Personal Growth: ADHD Strengths That Fuel Change
I believed that everyone but me had access to a hidden Operator's Manual for the majority of my life. While I was always improvising, others seemed to go through the world with stability and predictability. I labeled my characteristics as defects that I had to overcome for decades. I didn't realize that some of the traits I had spent my whole life apologizing for were actually strengths until I was diagnosed with ADHD in my 50s.
I now realize that these are the kinds of traits that helped define my profession, shielded me from upheaval, and finally enabled me to create a life that makes sense in the present. The same traits I attempted to suppress were directly responsible for my personal development, even though I was unaware of this for the majority of my life.

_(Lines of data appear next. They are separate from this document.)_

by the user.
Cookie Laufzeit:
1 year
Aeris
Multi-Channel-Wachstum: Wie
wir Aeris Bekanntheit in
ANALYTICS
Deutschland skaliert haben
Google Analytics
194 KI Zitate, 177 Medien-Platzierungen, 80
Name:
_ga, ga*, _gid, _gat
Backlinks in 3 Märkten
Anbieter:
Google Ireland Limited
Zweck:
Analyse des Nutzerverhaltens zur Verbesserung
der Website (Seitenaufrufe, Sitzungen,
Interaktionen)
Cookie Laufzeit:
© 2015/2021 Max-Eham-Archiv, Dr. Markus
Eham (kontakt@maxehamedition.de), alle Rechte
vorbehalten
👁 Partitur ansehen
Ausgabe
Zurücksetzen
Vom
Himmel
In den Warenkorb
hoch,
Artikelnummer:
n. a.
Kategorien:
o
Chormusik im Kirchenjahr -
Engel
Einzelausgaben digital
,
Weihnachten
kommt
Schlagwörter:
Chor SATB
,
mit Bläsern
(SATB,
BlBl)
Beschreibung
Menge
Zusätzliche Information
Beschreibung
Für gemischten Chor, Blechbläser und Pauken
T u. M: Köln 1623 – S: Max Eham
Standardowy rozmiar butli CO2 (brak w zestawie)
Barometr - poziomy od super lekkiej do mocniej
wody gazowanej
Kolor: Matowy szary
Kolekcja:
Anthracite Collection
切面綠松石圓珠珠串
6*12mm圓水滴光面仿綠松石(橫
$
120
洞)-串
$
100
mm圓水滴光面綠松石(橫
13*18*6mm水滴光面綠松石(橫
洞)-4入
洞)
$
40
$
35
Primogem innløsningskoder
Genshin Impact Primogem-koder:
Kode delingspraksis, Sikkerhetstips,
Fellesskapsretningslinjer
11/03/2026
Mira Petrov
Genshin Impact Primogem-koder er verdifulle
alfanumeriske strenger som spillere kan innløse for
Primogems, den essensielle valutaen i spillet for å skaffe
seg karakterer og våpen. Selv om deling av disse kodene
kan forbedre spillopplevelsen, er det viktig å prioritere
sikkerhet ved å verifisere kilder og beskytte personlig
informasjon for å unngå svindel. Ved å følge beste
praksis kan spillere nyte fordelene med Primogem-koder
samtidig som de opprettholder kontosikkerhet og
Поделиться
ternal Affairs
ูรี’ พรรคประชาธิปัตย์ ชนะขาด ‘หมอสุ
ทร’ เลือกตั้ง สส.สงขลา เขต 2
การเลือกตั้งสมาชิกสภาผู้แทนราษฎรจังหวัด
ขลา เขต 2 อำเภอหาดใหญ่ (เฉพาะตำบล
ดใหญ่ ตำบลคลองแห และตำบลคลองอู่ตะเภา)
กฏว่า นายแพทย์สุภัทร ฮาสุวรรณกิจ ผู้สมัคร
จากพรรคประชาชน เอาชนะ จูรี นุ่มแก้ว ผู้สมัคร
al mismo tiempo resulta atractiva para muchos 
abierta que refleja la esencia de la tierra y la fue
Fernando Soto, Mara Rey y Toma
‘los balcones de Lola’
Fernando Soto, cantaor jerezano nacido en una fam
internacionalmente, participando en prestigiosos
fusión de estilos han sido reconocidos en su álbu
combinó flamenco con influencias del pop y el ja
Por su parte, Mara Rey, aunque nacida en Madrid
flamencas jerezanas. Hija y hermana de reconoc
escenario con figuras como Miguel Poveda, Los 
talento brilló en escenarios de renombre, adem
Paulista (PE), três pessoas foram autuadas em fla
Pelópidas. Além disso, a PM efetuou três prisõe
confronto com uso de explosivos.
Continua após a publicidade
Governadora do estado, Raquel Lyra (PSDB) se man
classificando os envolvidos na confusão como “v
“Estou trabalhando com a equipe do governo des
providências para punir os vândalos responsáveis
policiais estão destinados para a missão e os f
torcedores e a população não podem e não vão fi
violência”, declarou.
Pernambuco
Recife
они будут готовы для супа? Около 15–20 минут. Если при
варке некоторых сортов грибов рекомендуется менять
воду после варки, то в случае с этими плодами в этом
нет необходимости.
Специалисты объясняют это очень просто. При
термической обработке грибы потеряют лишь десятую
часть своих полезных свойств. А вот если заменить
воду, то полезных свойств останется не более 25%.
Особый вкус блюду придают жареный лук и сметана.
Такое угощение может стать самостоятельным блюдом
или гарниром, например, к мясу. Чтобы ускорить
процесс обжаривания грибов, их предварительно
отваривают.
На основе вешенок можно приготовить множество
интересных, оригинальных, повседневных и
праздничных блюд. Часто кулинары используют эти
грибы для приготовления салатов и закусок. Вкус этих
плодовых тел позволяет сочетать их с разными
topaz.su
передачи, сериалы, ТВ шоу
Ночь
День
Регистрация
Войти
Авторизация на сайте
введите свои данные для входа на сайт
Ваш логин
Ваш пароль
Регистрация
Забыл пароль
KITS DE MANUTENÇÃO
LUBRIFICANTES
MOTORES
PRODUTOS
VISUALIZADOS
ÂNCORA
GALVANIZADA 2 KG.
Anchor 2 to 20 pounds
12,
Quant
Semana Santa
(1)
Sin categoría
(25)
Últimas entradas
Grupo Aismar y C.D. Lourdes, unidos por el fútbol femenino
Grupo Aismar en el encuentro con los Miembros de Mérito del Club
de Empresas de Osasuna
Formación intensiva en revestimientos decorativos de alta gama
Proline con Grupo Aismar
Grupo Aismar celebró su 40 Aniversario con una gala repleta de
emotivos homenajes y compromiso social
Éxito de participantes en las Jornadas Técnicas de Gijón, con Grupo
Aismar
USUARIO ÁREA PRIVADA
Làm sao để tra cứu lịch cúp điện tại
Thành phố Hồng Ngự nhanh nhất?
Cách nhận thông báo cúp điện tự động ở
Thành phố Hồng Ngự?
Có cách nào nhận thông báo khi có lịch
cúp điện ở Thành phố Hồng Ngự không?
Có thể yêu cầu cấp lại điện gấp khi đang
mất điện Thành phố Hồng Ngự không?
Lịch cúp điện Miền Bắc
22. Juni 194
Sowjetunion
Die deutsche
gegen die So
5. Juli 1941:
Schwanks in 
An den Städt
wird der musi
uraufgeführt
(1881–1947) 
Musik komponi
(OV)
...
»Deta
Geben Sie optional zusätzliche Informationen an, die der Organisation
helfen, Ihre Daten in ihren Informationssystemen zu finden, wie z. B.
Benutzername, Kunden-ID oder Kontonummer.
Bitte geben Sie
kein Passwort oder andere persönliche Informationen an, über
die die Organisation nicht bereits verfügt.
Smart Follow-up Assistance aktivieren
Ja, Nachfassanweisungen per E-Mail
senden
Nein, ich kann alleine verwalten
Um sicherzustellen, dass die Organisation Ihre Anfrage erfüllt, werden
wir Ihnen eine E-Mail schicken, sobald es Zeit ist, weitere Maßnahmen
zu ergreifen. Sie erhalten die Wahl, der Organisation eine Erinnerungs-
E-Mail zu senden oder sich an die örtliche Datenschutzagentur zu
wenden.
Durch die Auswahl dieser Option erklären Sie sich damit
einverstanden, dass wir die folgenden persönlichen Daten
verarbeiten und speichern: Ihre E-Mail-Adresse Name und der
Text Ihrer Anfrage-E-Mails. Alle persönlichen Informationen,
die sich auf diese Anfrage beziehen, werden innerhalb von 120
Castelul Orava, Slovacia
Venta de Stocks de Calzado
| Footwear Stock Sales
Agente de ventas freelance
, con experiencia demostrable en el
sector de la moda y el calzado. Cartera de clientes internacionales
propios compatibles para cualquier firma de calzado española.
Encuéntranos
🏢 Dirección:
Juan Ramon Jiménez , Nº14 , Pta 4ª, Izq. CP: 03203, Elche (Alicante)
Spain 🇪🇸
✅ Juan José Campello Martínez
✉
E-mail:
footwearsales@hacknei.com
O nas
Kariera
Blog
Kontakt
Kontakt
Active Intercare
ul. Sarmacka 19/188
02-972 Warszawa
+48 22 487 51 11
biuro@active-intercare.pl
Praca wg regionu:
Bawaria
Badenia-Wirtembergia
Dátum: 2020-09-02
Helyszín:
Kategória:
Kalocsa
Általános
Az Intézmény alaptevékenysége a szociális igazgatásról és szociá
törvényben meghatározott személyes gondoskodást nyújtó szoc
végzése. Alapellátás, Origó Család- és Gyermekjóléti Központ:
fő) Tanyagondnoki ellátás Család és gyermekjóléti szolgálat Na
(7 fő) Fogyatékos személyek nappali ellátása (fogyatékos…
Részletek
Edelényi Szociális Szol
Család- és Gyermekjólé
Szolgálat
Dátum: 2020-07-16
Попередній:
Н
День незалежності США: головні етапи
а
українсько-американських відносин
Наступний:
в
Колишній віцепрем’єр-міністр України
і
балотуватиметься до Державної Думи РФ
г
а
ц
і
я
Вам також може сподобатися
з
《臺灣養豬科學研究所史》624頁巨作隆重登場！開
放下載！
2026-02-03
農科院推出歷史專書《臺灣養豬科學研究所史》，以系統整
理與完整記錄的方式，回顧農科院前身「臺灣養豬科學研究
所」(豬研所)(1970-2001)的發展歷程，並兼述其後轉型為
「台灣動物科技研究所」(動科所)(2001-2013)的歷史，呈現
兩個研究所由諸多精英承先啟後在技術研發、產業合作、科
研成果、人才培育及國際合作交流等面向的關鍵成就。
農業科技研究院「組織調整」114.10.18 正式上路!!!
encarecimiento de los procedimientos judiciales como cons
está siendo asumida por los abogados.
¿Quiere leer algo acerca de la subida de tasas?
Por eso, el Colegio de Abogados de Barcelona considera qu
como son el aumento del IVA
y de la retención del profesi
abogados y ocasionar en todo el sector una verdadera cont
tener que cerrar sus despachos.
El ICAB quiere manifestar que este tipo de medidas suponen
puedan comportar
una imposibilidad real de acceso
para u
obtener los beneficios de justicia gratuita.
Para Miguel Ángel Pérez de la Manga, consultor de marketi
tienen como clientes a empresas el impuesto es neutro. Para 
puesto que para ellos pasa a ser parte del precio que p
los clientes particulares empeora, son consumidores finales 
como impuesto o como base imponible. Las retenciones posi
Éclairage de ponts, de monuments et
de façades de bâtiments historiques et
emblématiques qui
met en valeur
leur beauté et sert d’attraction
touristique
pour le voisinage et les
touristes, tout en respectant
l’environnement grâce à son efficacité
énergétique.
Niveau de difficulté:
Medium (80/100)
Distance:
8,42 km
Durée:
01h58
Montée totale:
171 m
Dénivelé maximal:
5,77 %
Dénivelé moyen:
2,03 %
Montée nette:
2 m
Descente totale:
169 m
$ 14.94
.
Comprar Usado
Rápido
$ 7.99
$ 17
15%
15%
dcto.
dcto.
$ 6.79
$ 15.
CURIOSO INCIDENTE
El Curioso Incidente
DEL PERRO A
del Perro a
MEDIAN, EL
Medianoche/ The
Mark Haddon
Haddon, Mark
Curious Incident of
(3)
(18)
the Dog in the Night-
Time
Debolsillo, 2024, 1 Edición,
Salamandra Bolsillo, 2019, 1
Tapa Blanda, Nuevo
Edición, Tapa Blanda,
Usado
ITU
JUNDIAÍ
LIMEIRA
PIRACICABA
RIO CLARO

1. The Ability to See Patterns Others Miss
Leaders in my philanthropic and charity work sometimes put me in difficult situations, such as broken alliances, unsuccessful plans, and unrealistic deadlines. They believed that a linear layout was necessary. In reality, they required someone who could view the entire system at once. I was that person.
The part of my brain that found it difficult to remain motionless in class could enter a crisis, map out the participants, pinpoint the true issue, and come up with remedies that nobody had thought of. This used to seem like "survival mode" to me. In reality, it was innovative problem-solving driven by an ADHD brain that naturally recognizes connections underneath the surface.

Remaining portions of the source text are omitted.